AIM OF THE EXERCISE: Only the lines from the first line of the data through the line containing "LiBERTYDOLL" belong in the answer, transcribed exactly; pictures do not.

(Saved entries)
----
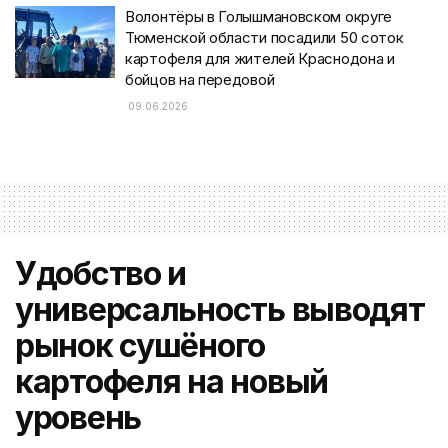
Волонтёры в Голышмановском округе
Тюменской области посадили 50 соток
картофеля для жителей Краснодона и
бойцов на передовой
09.06.2026
Удобство и
универсальность выводят
рынок сушёного
картофеля на новый
уровень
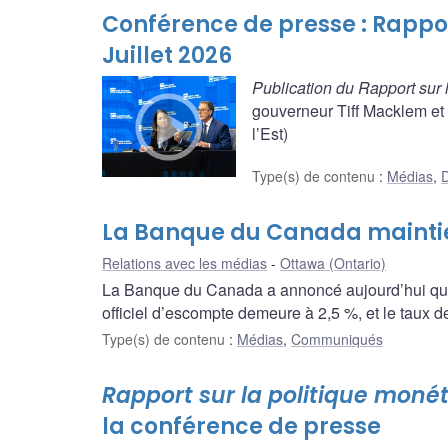
Conférence de presse : Rappor
Juillet 2026
Publication du Rapport sur 
gouverneur Tiff Macklem et
l’Est)
Type(s) de contenu
:
Médias
,
D
La Banque du Canada maintien
Relations avec les médias
Ottawa (Ontario)
La Banque du Canada a annoncé aujourd’hui qu’el
officiel d’escompte demeure à 2,5 %, et le taux 
Type(s) de contenu
:
Médias
,
Communiqués
Rapport sur la politique monét
la conférence de presse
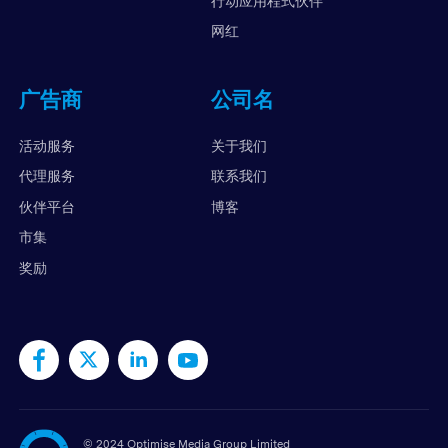
行动应用程式伙伴
网红
广告商
公司名
活动服务
关于我们
代理服务
联系我们
伙伴平台
博客
市集
奖励
©
2024 Optimise Media Group Limited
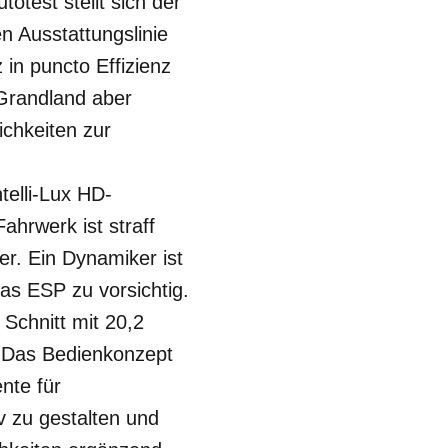
otest stellt sich der
 Ausstattungslinie
in puncto Effizienz
 Grandland aber
chkeiten zur
telli-Lux HD-
hrwerk ist straff
r. Ein Dynamiker ist
das ESP zu vorsichtig.
 Schnitt mit 20,2
. Das Bedienkonzept
nte für
iv zu gestalten und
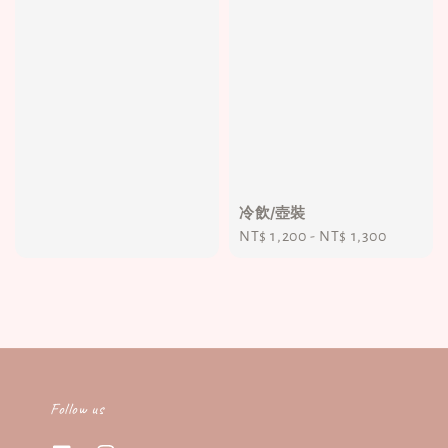
冷飲/壺裝
Regular
NT$ 1,200
-
NT$ 1,300
price
Follow us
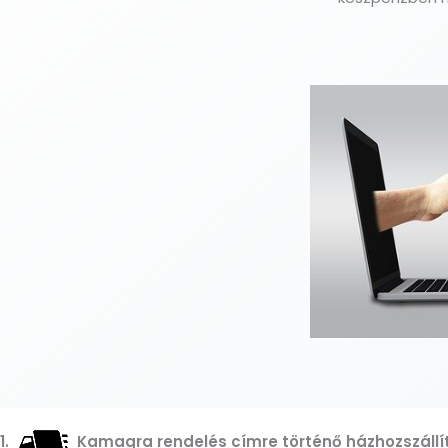
1.
Kamagra rendelés címre történő házhozszállí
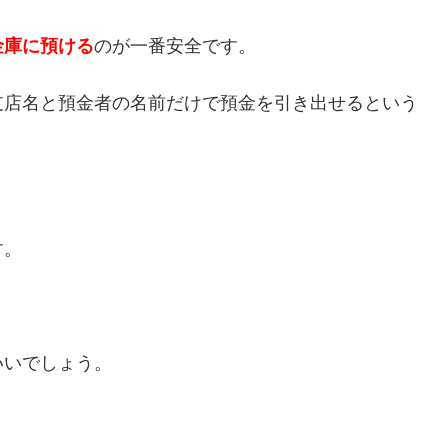
金庫に預ける
のが一番安全です。
支店名と預金者の名前だけで預金を引き出せるという
す。
いいでしょう。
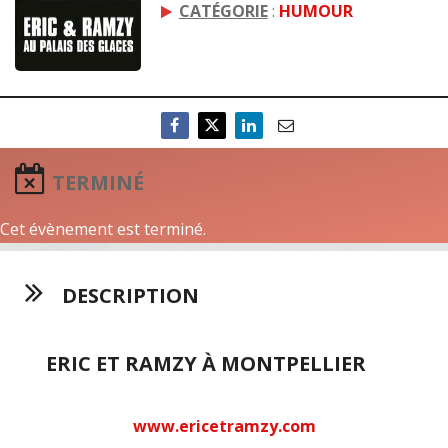
CATÉGORIE
:
HUMOUR
TERMINÉ
Cet évènement est terminé.
DESCRIPTION
ERIC ET RAMZY À MONTPELLIER
www.ericetramzy.com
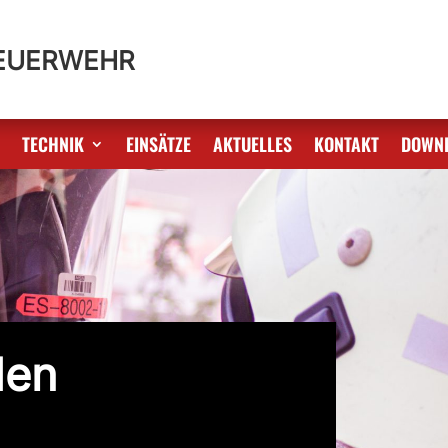
FEUERWEHR
S
TECHNIK
EINSÄTZE
AKTUELLES
KONTAKT
DOWN
den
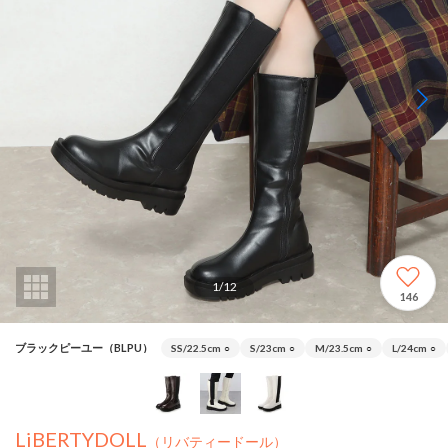
1
/
12
146
ブラックピーユー（BLPU）
SS/22.5cm
○
S/23cm
○
M/23.5cm
○
L/24cm
○
LiBERTYDOLL
（リバティードール）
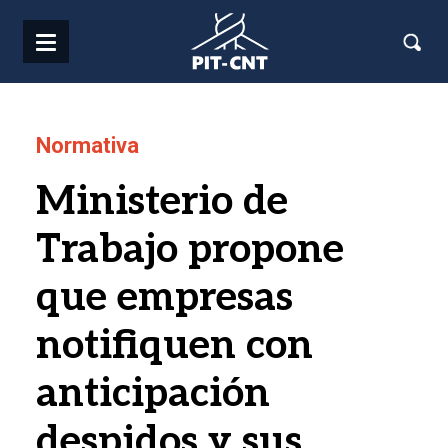
Pasar al contenido principal
Normativa
Ministerio de
Trabajo propone
que empresas
notifiquen con
anticipación
despidos y sus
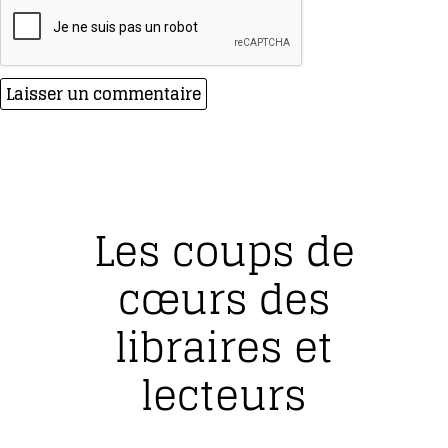
Les coups de
cœurs des
libraires et
lecteurs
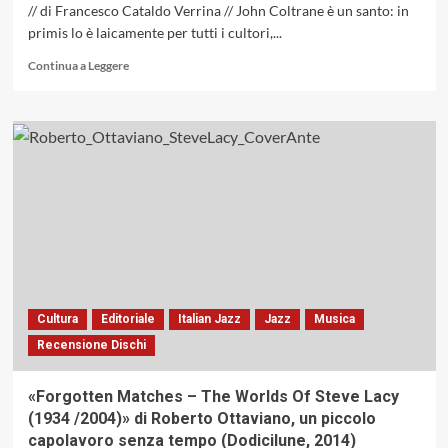
// di Francesco Cataldo Verrina // John Coltrane è un santo: in
ELEGANTE
primis lo è laicamente per tutti i cultori,...
(CAM
JAZZ,
Leggi
Continua a Leggere
2023)
di
più
su
«The
Coltrane
Suite
And
The
Other
Impressions»
di
Adriano
clemente:
Cultura
Editoriale
Italian Jazz
Jazz
Musica
una
Recensione Dischi
lectio
magistralis
di
«Forgotten Matches – The Worlds Of Steve Lacy
jazz
(1934 /2004)» di Roberto Ottaviano, un piccolo
(Dodicilune
capolavoro senza tempo (Dodicilune, 2014)
2023)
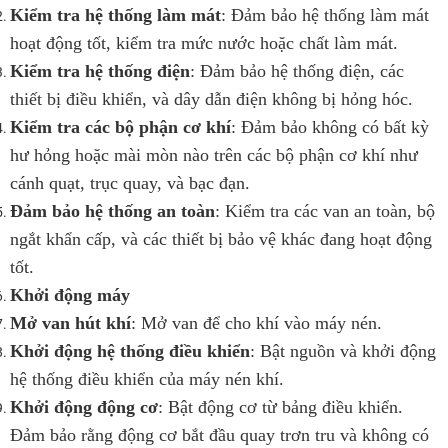
Kiểm tra hệ thống làm mát
: Đảm bảo hệ thống làm mát
hoạt động tốt, kiểm tra mức nước hoặc chất làm mát.
Kiểm tra hệ thống điện
: Đảm bảo hệ thống điện, các
thiết bị điều khiển, và dây dẫn điện không bị hỏng hóc.
Kiểm tra các bộ phận cơ khí
: Đảm bảo không có bất kỳ
hư hỏng hoặc mài mòn nào trên các bộ phận cơ khí như
cánh quạt, trục quay, và bạc đạn.
Đảm bảo hệ thống an toàn
: Kiểm tra các van an toàn, bộ
ngắt khẩn cấp, và các thiết bị bảo vệ khác đang hoạt động
tốt.
Khởi động máy
Mở van hút khí
: Mở van để cho khí vào máy nén.
Khởi động hệ thống điều khiển
: Bật nguồn và khởi động
hệ thống điều khiển của máy nén khí.
Khởi động động cơ
: Bật động cơ từ bảng điều khiển.
Đảm bảo rằng động cơ bắt đầu quay trơn tru và không có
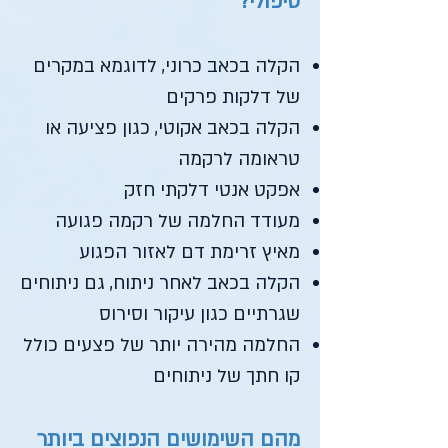
טיפולי?
הקלה בכאב כרוני, לדוגמא במקרים
של דלקות פרקים
הקלה בכאב אקוטי, כגון פציעה או
טראומה לרקמה
אפקט אנטי דלקתי חזק
מעודד החלמה של רקמה פגועה
מאיץ זרימת דם לאזור הפגוע
הקלה בכאב לאחר ניתוח, גם ניתוחים
שגרתיים כגון עיקור וסירוס
החלמה מהירה יותר של פצעים כולל
קו חתך של ניתוחים
מהם השימושים הנפוצים ביותר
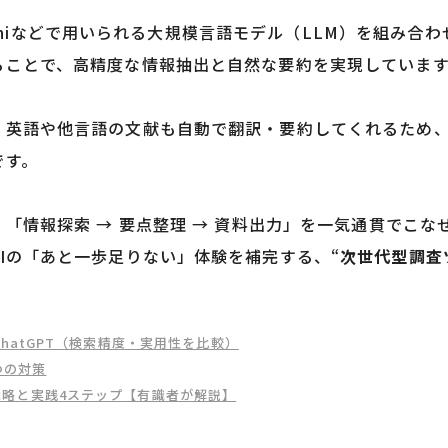
、Geminiなどで用いられる大規模言語モデル（LLM）を組み
ることで、高精度な情報抽出と自然な要約を実現しています
、英語や他言語の文献も自動で翻訳・要約してくれるため
です。
「情報探索 → 要点整理 → 資料出力」を一気通貫でこなせ
Iの「あと一歩足りない」体験を補完する、“
次世代型調査
yとChatGPT（検索精度・実用性を比較）
つの対策
O戦略と実践4ステップ【有識者が解説】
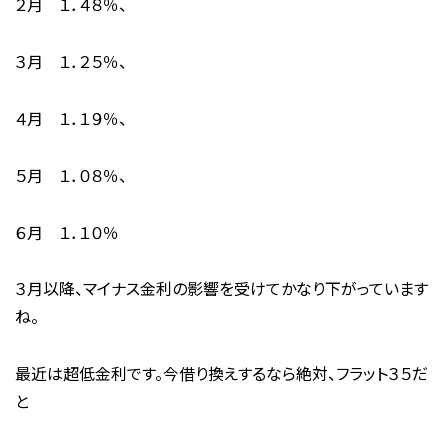
２月 １．４８％、
３月 １．２５％、
４月 １．１９％、
５月 １．０８％、
６月 １．１０％
３月以降、マイナス金利の影響を受けてかなり下がっています
ね。
最近は超低金利です。今借り換えするなら絶対、フラット３５だ
と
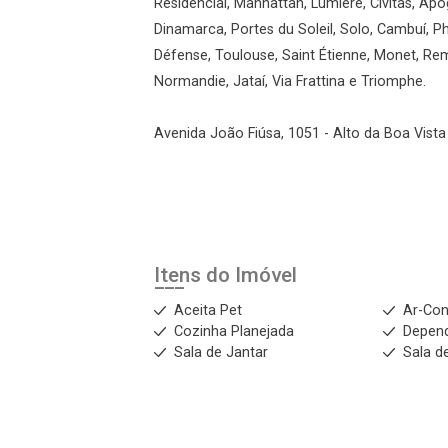
Residencial, Manhattan, Lumiere, Civitas, Apo
Dinamarca, Portes du Soleil, Solo, Cambuí, Phi
Défense, Toulouse, Saint Étienne, Monet, Re
Normandie, Jataí, Via Frattina e Triomphe.
Avenida João Fiúsa, 1051 - Alto da Boa Vista 
Itens do Imóvel
Aceita Pet
Ar-Con
Cozinha Planejada
Depen
Sala de Jantar
Sala d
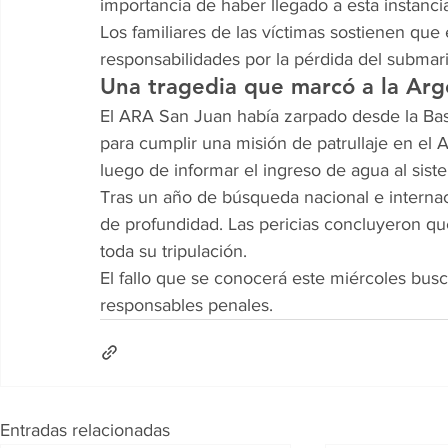
importancia de haber llegado a esta instanc
Los familiares de las víctimas sostienen qu
responsabilidades por la pérdida del submari
Una tragedia que marcó a la Arg
El ARA San Juan había zarpado desde la Bas
para cumplir una misión de patrullaje en el 
luego de informar el ingreso de agua al sist
Tras un año de búsqueda nacional e internac
de profundidad. Las pericias concluyeron qu
toda su tripulación.
El fallo que se conocerá este miércoles busc
responsables penales.
Entradas relacionadas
----
OUTPUT:
Волонтёры в Голышмановском округе
Тюменской области посадили 50 соток
картофеля для жителей Краснодона и
бойцов на передовой
09.06.2026
Удобство и
универсальность выводят
рынок сушёного
картофеля на новый
уровень
Conférence de presse : Rappor
Juillet 2026
Publication du Rapport sur 
gouverneur Tiff Macklem et
l’Est)
Type(s) de contenu
:
Médias
,
D
La Banque du Canada maintien
Relations avec les médias
Ottawa (Ontario)
La Banque du Canada a annoncé aujourd’hui qu’el
officiel d’escompte demeure à 2,5 %, et le taux 
Type(s) de contenu
:
Médias
,
Communiqués
Rapport sur la politique monét
la conférence de presse
行动应用程式伙伴
网红
广告商
公司名
活动服务
关于我们
代理服务
联系我们
伙伴平台
博客
市集
奖励
©
2024 Optimise Media Group Limited
otest stellt sich der
 Ausstattungslinie
in puncto Effizienz
 Grandland aber
chkeiten zur
telli-Lux HD-
hrwerk ist straff
r. Ein Dynamiker ist
das ESP zu vorsichtig.
 Schnitt mit 20,2
. Das Bedienkonzept
nte für
iv zu gestalten und
冷飲/壺裝
Regular
NT$ 1,200
-
NT$ 1,300
price
Follow us
1.
Kamagra rendelés címre történő házhozszállí
金庫に預ける
のが一番安全です。
支店名と預金者の名前だけで預金を引き出せるという
す。
いいでしょう。
CATÉGORIE
:
HUMOUR
TERMINÉ
Cet évènement est terminé.
DESCRIPTION
ERIC ET RAMZY À MONTPELLIER
www.ericetramzy.com
FEUERWEHR
S
TECHNIK
EINSÄTZE
AKTUELLES
KONTAKT
DOWN
den
1
/
12
146
ブラックピーユー（BLPU）
SS/22.5cm
○
S/23cm
○
M/23.5cm
○
L/24cm
○
LiBERTYDOLL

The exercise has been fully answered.